Et en plus avec Kouchner ministre des Affaires étrangères, qu'est-ce que vous voulez de plus ? Alors je vais dire à mon ami Kouchner : quand c'est que tu reconnais Jérusalem capitale d'Israël ? » (Voir la vidéo)
Outre le fait que ni Nicolas Sarkozy ni Bernard Kouchner ne soient juifs du point de vue de l'orthodoxie de la religion, la déclaration, loin d'être la seule en ce sens, avait suffit pour voir se multiplier les accusations de sionisme.
« J'ai répondu par une expression populaire »
Jadis taxé de sioniste et aujourd'hui d'antisémite, Georges Frêche n'a cependant jamais été condamné pour injure raciste, malgré ses propos controversés sur les « blacks » en équipe de France de football ou sur un groupe de harkis assimilés à des « sous-hommes ».
Pour l'intéressé, qui s'est défendu ce jeudi dans un communiqué, il ne s'agit que d'une « chasse à l'homme », fomentée par la direction du Parti socialiste :
« Interrogé sur le non-soutien de Laurent Fabius à mon endroit [exprimé le 20 décembre sur France 5, ndlr], j'ai répondu par une expression populaire utilisée par tous les Français depuis des siècles.

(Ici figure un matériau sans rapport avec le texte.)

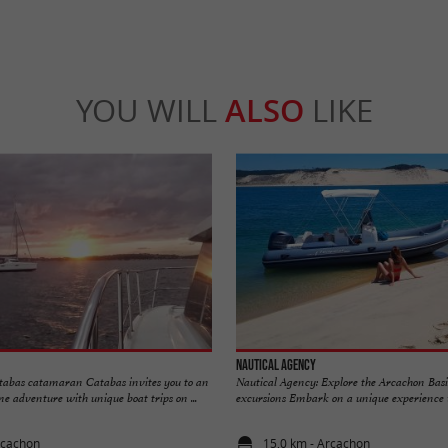
YOU WILL
ALSO
LIKE
Nautical Agency
tabas catamaran Catabas invites you to an
Nautical Agency: Explore the Arcachon Basi
e adventure with unique boat trips on ...
excursions Embark on a unique experience wi
rcachon
15,0 km - Arcachon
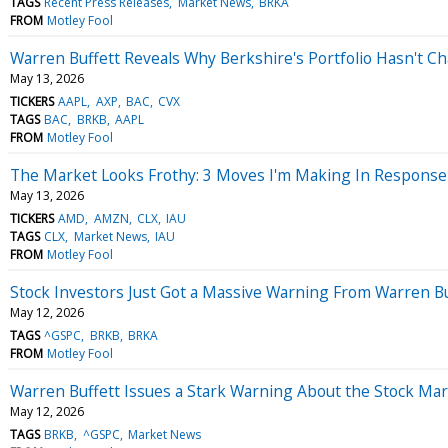
TAGS
Recent Press Releases
Market News
BRKA
FROM
Motley Fool
Warren Buffett Reveals Why Berkshire's Portfolio Hasn't 
May 13, 2026
TICKERS
AAPL
AXP
BAC
CVX
TAGS
BAC
BRKB
AAPL
FROM
Motley Fool
The Market Looks Frothy: 3 Moves I'm Making In Response
May 13, 2026
TICKERS
AMD
AMZN
CLX
IAU
TAGS
CLX
Market News
IAU
FROM
Motley Fool
Stock Investors Just Got a Massive Warning From Warren Bu
May 12, 2026
TAGS
^GSPC
BRKB
BRKA
FROM
Motley Fool
Warren Buffett Issues a Stark Warning About the Stock Ma
May 12, 2026
TAGS
BRKB
^GSPC
Market News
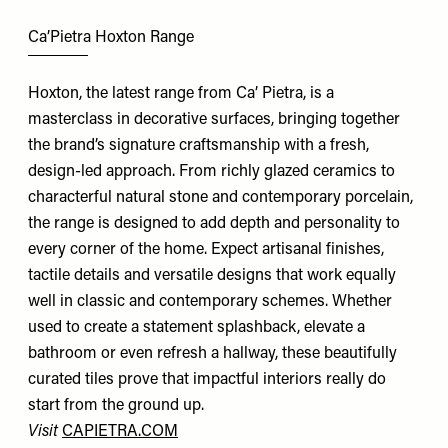
Ca’Pietra Hoxton Range
Hoxton, the latest range from Ca’ Pietra, is a
masterclass in decorative surfaces, bringing together
the brand’s signature craftsmanship with a fresh,
design-led approach. From richly glazed ceramics to
characterful natural stone and contemporary porcelain,
the range is designed to add depth and personality to
every corner of the home. Expect artisanal finishes,
tactile details and versatile designs that work equally
well in classic and contemporary schemes. Whether
used to create a statement splashback, elevate a
bathroom or even refresh a hallway, these beautifully
curated tiles prove that impactful interiors really do
start from the ground up.
Visit
CAPIETRA.COM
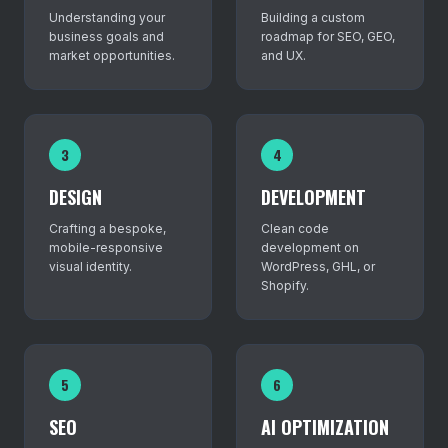
Understanding your
Building a custom
business goals and
roadmap for SEO, GEO,
market opportunities.
and UX.
3
4
DESIGN
DEVELOPMENT
Crafting a bespoke,
Clean code
mobile-responsive
development on
visual identity.
WordPress, GHL, or
Shopify.
5
6
SEO
AI OPTIMIZATION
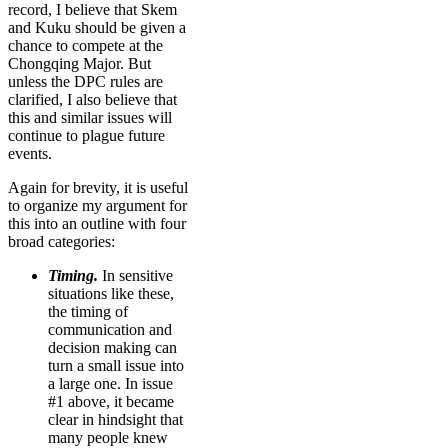
record, I believe that Skem
and Kuku should be given a
chance to compete at the
Chongqing Major. But
unless the DPC rules are
clarified, I also believe that
this and similar issues will
continue to plague future
events.
Again for brevity, it is useful
to organize my argument for
this into an outline with four
broad categories:
Timing.
In sensitive
situations like these,
the timing of
communication and
decision making can
turn a small issue into
a large one. In issue
#1 above, it became
clear in hindsight that
many people knew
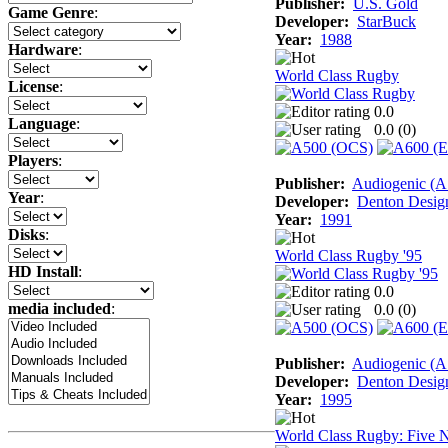
Publisher:
U.S. Gold
Game Genre
:
Developer:
StarBuck
Year:
1988
Hardware
:
World Class Rugby
License
:
0.0
Language
:
0.0 (
0
)
Players
:
Publisher:
Audiogenic (
Year
:
Developer:
Denton Desig
Year:
1991
Disks
:
World Class Rugby '95
HD Install
:
0.0
media included
:
0.0 (
0
)
Publisher:
Audiogenic (
Developer:
Denton Desig
Year:
1995
World Class Rugby: Five N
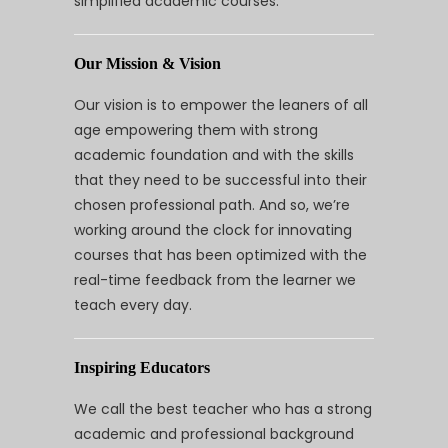
simplified academic courses.
Our Mission & Vision
Our vision is to empower the leaners of all
age empowering them with strong
academic foundation and with the skills
that they need to be successful into their
chosen professional path. And so, we’re
working around the clock for innovating
courses that has been optimized with the
real-time feedback from the learner we
teach every day.
Inspiring Educators
We call the best teacher who has a strong
academic and professional background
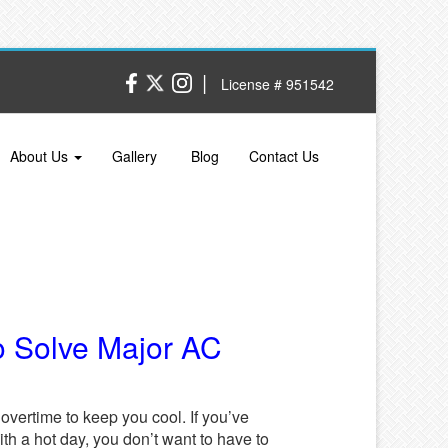
|
License # 951542
About Us
Gallery
Blog
Contact Us
o Solve Major AC
vertime to keep you cool. If you’ve
th a hot day, you don’t want to have to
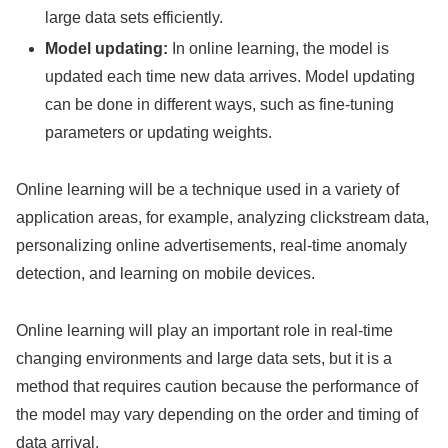
large data sets efficiently.
Model updating:
In online learning, the model is
updated each time new data arrives. Model updating
can be done in different ways, such as fine-tuning
parameters or updating weights.
Online learning will be a technique used in a variety of
application areas, for example, analyzing clickstream data,
personalizing online advertisements, real-time anomaly
detection, and learning on mobile devices.
Online learning will play an important role in real-time
changing environments and large data sets, but it is a
method that requires caution because the performance of
the model may vary depending on the order and timing of
data arrival.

Cette position exprime le manque de confiance que j'ai à son égard depuis le Congrès de Rennes de 1990 et pas autre chose.
A Paris, se servir de mes propos, les déformer à dessein, devient la principale occupation de certains dirigeants en panne d'idées. (…) Comme le dit le dicton populaire hérité de Voltaire : “Gardez-moi de mes amis, quant à mes ennemis, je m'en charge.” »
Photo : Georges Frêche en mars 1998 (STR New/Reuters).